The researchers were able to superimpose the atoms of the 2D-NMR-determined structure for PNC-27 for residues 17-26 of the p53 HDM-2-binding segment of the peptide on the corresponding atom coordinates, from the X-ray crystal structure of the p53 peptide residues 17-29. This was further complexed with residues 25-109 of HDM-2 as deposited in the Protein Data Bank. The 17-29 peptides were removed following the supposition of the PNC-27 structure on the corresponding p53 peptide structure in the HDM-2 binding site. This results in the complex of the HDM-2 structure with the least-squares best-fit structure for PNC-27 was considered the starting structure for energy minimization. After energy convergence, the coordinates for residues 17-26 of the resulting energy-minimized structures were superimposed with the corresponding residues of the H-ray structure for the 17-29 residue peptide bound to HDM-2. This procedure allowed the researchers to determine if the structures of PNC-27 residues were still superimposable [2].

Transmission electron microscopy (TEM) initially began with growing cells in 6-well dishes overnight. The medium was removed and cells were washed and treated with PNC-27 and varying, pre-determined concentrations. After 10 minutes of treatment with PNC-27 the cells were washed and fixed in 3% buffered paraformaldehyde supplemented with 1% glutaraldehyde for 2 hours, followed by scraping into PBS and centrifugation. The resulting pellet was embedded in 6% agar in PBS followed by osmication and dehydration in increasing concentration of ethanol. The pellet was then embedded in 50% resin for 1 hour followed by overnight embedment in 100% resin. The samples were then processed for TEM by preparing 60 nm sections staining with uranyl acetate and ultimately examined in a Zeiss EM10 TEM.

Immunogold TEM was then conducted by the research team, beginning with cell growth in a 6-well TVD overnight. The medium was removed followed by cell washing with PBSand treatment with PNC-27 for 10 minutes. The cells were washed and fixed in 3% buffered paraformaldehyde supplemented with 0.1% glutaraldehyde for 1.5 hours.
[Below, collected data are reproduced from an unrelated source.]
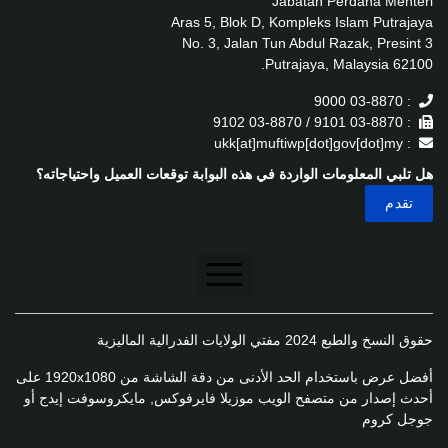
Jabatan Perdana Menteri
Aras 5, Blok D, Kompleks Islam Putrajaya
No. 3, Jalan Tun Abdul Razak, Presint 3
62100 Putrajaya, Malaysia.
: 03-8870 9000
: 03-8870 9101 / 03-8870 9102
: ukk[at]muftiwp[dot]gov[dot]my
هل تلبي المعلومات الواردة في هذه البوابة توقعات العميل واحتياجاته؟
تنصل
حقوق النسخ والطبع 2024 مفتي الولايات الفدرالية الماليزية
سياسة الخصوصية
أفضل عرض باستخدام الحد الأدنى من دقة الشاشة من 1920x1080 على
سياسة الخصوصية
أحدث إصدار من متصفح الويب موزيلا فايرفوكس, مايكروسوفت إيدج أو
جوجل كروم
سياسة تطبيق الخصوصية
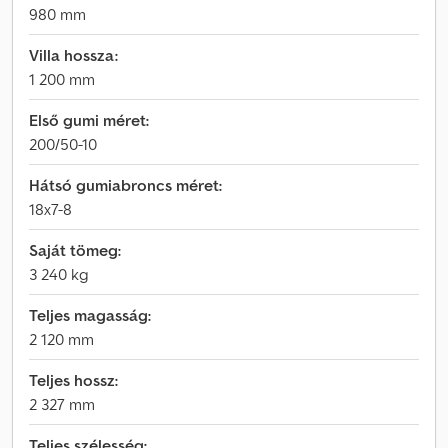
980 mm
Villa hossza:
1 200 mm
Első gumi méret:
200/50-10
Hátsó gumiabroncs méret:
18x7-8
Saját tömeg:
3 240 kg
Teljes magasság:
2 120 mm
Teljes hossz:
2 327 mm
Teljes szélesség:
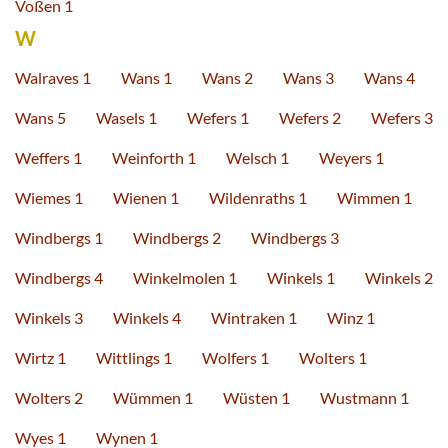
Voßen 1
W
Walraves 1
Wans 1
Wans 2
Wans 3
Wans 4
Wans 5
Wasels 1
Wefers 1
Wefers 2
Wefers 3
Weffers 1
Weinforth 1
Welsch 1
Weyers 1
Wiemes 1
Wienen 1
Wildenraths 1
Wimmen 1
Windbergs 1
Windbergs 2
Windbergs 3
Windbergs 4
Winkelmolen 1
Winkels 1
Winkels 2
Winkels 3
Winkels 4
Wintraken 1
Winz 1
Wirtz 1
Wittlings 1
Wolfers 1
Wolters 1
Wolters 2
Wümmen 1
Wüsten 1
Wustmann 1
Wyes 1
Wynen 1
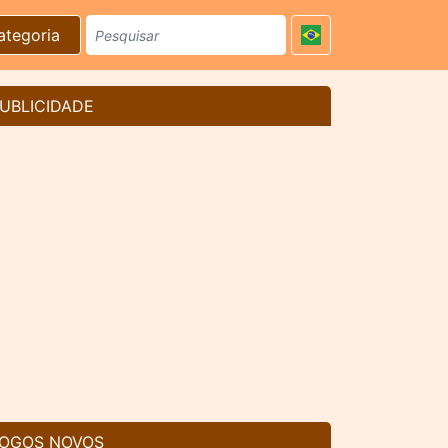
ategoria
UBLICIDADE
OGOS NOVOS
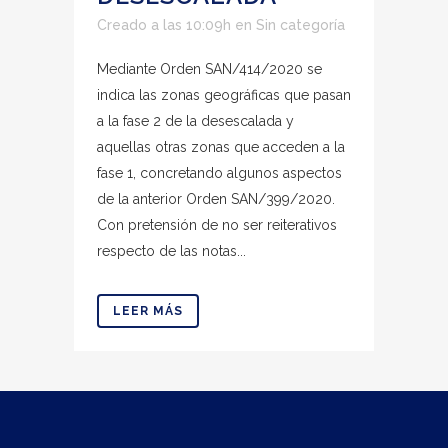
Creado a las 10:09h
en
Sin categoría
Mediante Orden SAN/414/2020 se
indica las zonas geográficas que pasan
a la fase 2 de la desescalada y
aquellas otras zonas que acceden a la
fase 1, concretando algunos aspectos
de la anterior Orden SAN/399/2020.
Con pretensión de no ser reiterativos
respecto de las notas...
LEER MÁS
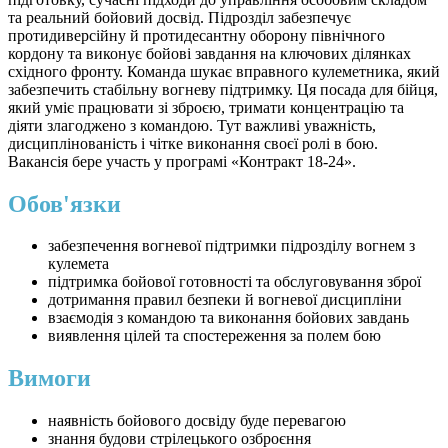
та реальний бойовий досвід. Підрозділ забезпечує
протидиверсійну й протидесантну оборону північного
кордону та виконує бойові завдання на ключових ділянках
східного фронту. Команда шукає вправного кулеметника, який
забезпечить стабільну вогневу підтримку. Ця посада для бійця,
який уміє працювати зі зброєю, тримати концентрацію та
діяти злагоджено з командою. Тут важливі уважність,
дисциплінованість і чітке виконання своєї ролі в бою.
Вакансія бере участь у програмі «Контракт 18-24».
Обов'язки
забезпечення вогневої підтримки підрозділу вогнем з
кулемета
підтримка бойової готовності та обслуговування зброї
дотримання правил безпеки й вогневої дисципліни
взаємодія з командою та виконання бойових завдань
виявлення цілей та спостереження за полем бою
Вимоги
наявність бойового досвіду буде перевагою
знання будови стрілецького озброєння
After washing and quenching the cells with glycine and NaBH4, they were incubated overnight with anti-p53 mAB clone DO-1 that recognized the p53 residues 11-25 and overlaps with the PNC-27 p53 residues 12-26, or monoclonal rabbit anti-HDM-2. After removing all unbound Ab and washing with PVS, the cells were incubated for 6 hours with 6 nm of G-alpha-M F(ab’)2 or 15 nm G-alpha-R F(ab’)2. After washing, the cells were post-fixed in 1% glutaraldehyde in the cacodylate buffer overnight. This was followed by scraping the fixed cells into PBS, centrifuged into a pellet, washed in a cacodylate buffer, and finally post-fixed in 1% osmium tetroxide. The thin sections were stained with uranyl acetate and examined in a Zeiss EM10 TEM [2].

Scanning Electron Microscopy was performed by initially growing MIA-PaCa-2 cells on glass cover slips, followed by treatment with PNC-27 for 3-5 minutes. Control cells were left untreated under the same buffer conditions. At the end of the incubation period, the cell samples were fixed in a water bath in 3% glutaraldehyde in 0.113 m cacodylate buffer for approximately 15 to 30 minutes. This procedure was followed by overnight fixation of the cells and immuno-gold staining with antibodies against PNC-27 and HDM-2. All cell samples were dehydrated by moving the cover slip through alcohol concentrations, increasing from 50 to 100%. The cover slips were then mounted on metal stubs, platinum sputter-coated, and observed by the research team in a LEO 1550 SEM, equipped with a digital camera capable of inserting scale bars that are used during the photographic recording of the results. These same procedures were followed when the researchers evaluated the untransformed A-13145 human fibroblasts [2].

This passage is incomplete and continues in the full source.